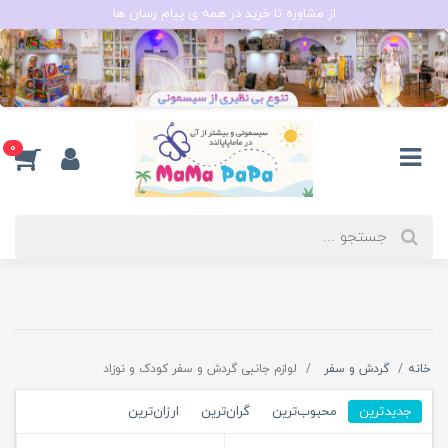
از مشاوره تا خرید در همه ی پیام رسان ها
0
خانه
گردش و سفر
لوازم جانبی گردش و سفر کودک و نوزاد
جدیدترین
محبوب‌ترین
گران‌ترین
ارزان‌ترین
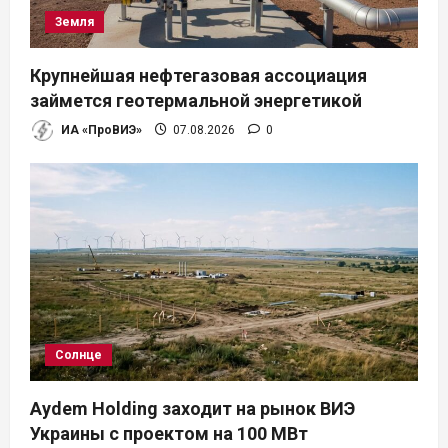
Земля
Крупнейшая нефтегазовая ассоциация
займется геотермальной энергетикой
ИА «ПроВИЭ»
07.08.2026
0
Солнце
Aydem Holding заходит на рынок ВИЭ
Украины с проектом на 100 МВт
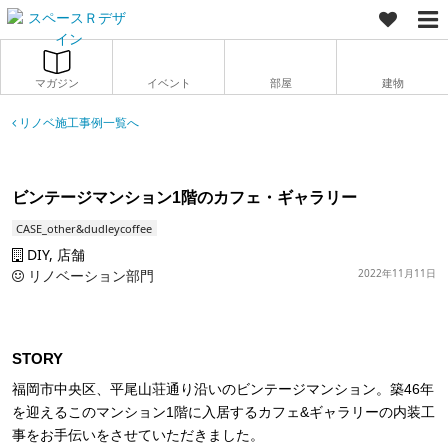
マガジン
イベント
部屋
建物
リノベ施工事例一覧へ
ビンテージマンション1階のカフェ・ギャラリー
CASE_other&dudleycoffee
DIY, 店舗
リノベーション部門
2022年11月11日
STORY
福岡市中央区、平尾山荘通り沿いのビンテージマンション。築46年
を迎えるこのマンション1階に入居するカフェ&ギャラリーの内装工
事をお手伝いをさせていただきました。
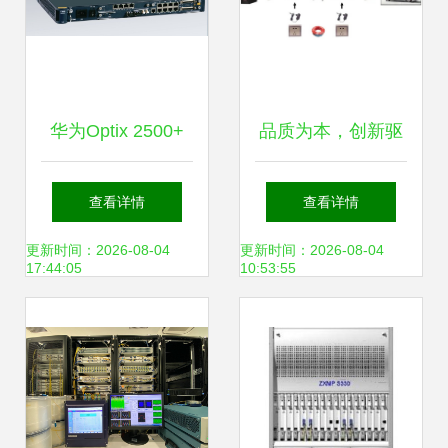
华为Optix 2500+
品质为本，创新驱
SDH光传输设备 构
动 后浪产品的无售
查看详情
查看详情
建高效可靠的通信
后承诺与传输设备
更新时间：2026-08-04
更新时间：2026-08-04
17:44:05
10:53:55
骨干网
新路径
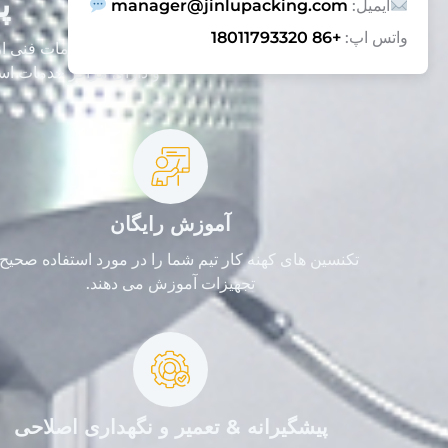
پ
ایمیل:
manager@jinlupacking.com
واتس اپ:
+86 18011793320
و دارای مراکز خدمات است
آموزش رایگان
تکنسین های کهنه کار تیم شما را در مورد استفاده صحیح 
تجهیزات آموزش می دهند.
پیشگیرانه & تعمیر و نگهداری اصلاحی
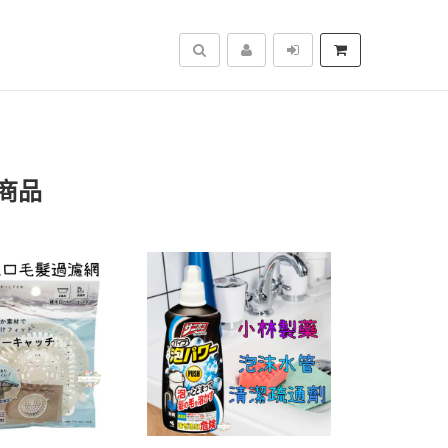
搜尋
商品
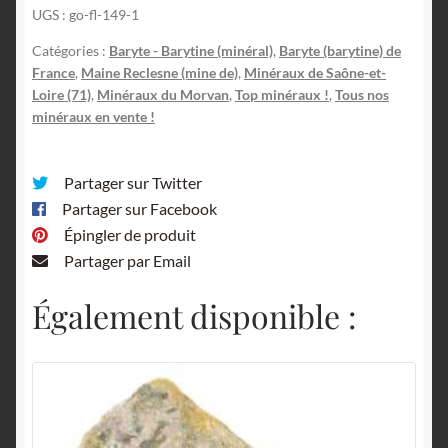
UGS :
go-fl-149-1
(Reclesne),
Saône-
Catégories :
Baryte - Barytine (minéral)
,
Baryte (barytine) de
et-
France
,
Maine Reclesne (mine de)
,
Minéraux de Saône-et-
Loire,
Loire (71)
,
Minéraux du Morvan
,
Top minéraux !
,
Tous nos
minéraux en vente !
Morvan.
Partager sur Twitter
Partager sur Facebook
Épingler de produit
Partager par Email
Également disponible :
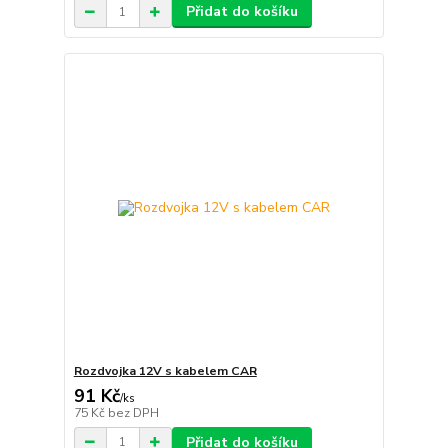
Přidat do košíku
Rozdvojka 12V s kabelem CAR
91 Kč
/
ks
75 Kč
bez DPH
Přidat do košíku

### TASK DIRECTIONS
Scan the data above for the word "Partager". Copy every line in which it is found.

### REPLY TO THE TASK
Partager sur Twitter
Partager sur Facebook
Partager par Email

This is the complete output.